Pictures stay out; please output the remaining data exactly.

-- Data shown follows --

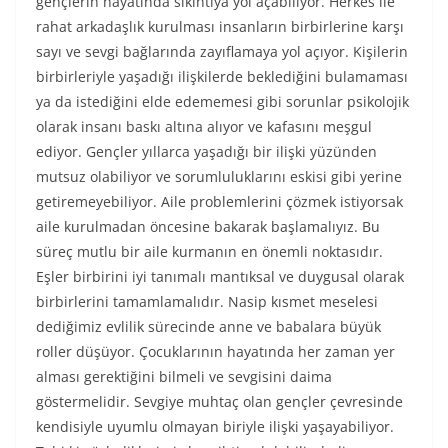
gençlerin hayatında sıkıntıya yol açabiliyor. Herkes ile
rahat arkadaşlık kurulması insanların birbirlerine karşı
sayı ve sevgi bağlarında zayıflamaya yol açıyor. Kişilerin
birbirleriyle yaşadığı ilişkilerde beklediğini bulamaması
ya da istediğini elde edememesi gibi sorunlar psikolojik
olarak insanı baskı altına alıyor ve kafasını meşgul
ediyor. Gençler yıllarca yaşadığı bir ilişki yüzünden
mutsuz olabiliyor ve sorumluluklarını eskisi gibi yerine
getiremeyebiliyor. Aile problemlerini çözmek istiyorsak
aile kurulmadan öncesine bakarak başlamalıyız. Bu
süreç mutlu bir aile kurmanın en önemli noktasıdır.
Eşler birbirini iyi tanımalı mantıksal ve duygusal olarak
birbirlerini tamamlamalıdır. Nasip kısmet meselesi
dediğimiz evlilik sürecinde anne ve babalara büyük
roller düşüyor. Çocuklarının hayatında her zaman yer
alması gerektiğini bilmeli ve sevgisini daima
göstermelidir. Sevgiye muhtaç olan gençler çevresinde
kendisiyle uyumlu olmayan biriyle ilişki yaşayabiliyor.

-- Data shown concluded --

● Expected answer
gençlerin hayatında sıkıntıya yol açabiliyor. Herkes ile
rahat arkadaşlık kurulması insanların birbirlerine karşı
sayı ve sevgi bağlarında zayıflamaya yol açıyor. Kişilerin
birbirleriyle yaşadığı ilişkilerde beklediğini bulamaması
ya da istediğini elde edememesi gibi sorunlar psikolojik
olarak insanı baskı altına alıyor ve kafasını meşgul
ediyor. Gençler yıllarca yaşadığı bir ilişki yüzünden
mutsuz olabiliyor ve sorumluluklarını eskisi gibi yerine
getiremeyebiliyor. Aile problemlerini çözmek istiyorsak
aile kurulmadan öncesine bakarak başlamalıyız. Bu
süreç mutlu bir aile kurmanın en önemli noktasıdır.
Eşler birbirini iyi tanımalı mantıksal ve duygusal olarak
birbirlerini tamamlamalıdır. Nasip kısmet meselesi
dediğimiz evlilik sürecinde anne ve babalara büyük
roller düşüyor. Çocuklarının hayatında her zaman yer
alması gerektiğini bilmeli ve sevgisini daima
göstermelidir. Sevgiye muhtaç olan gençler çevresinde
kendisiyle uyumlu olmayan biriyle ilişki yaşayabiliyor.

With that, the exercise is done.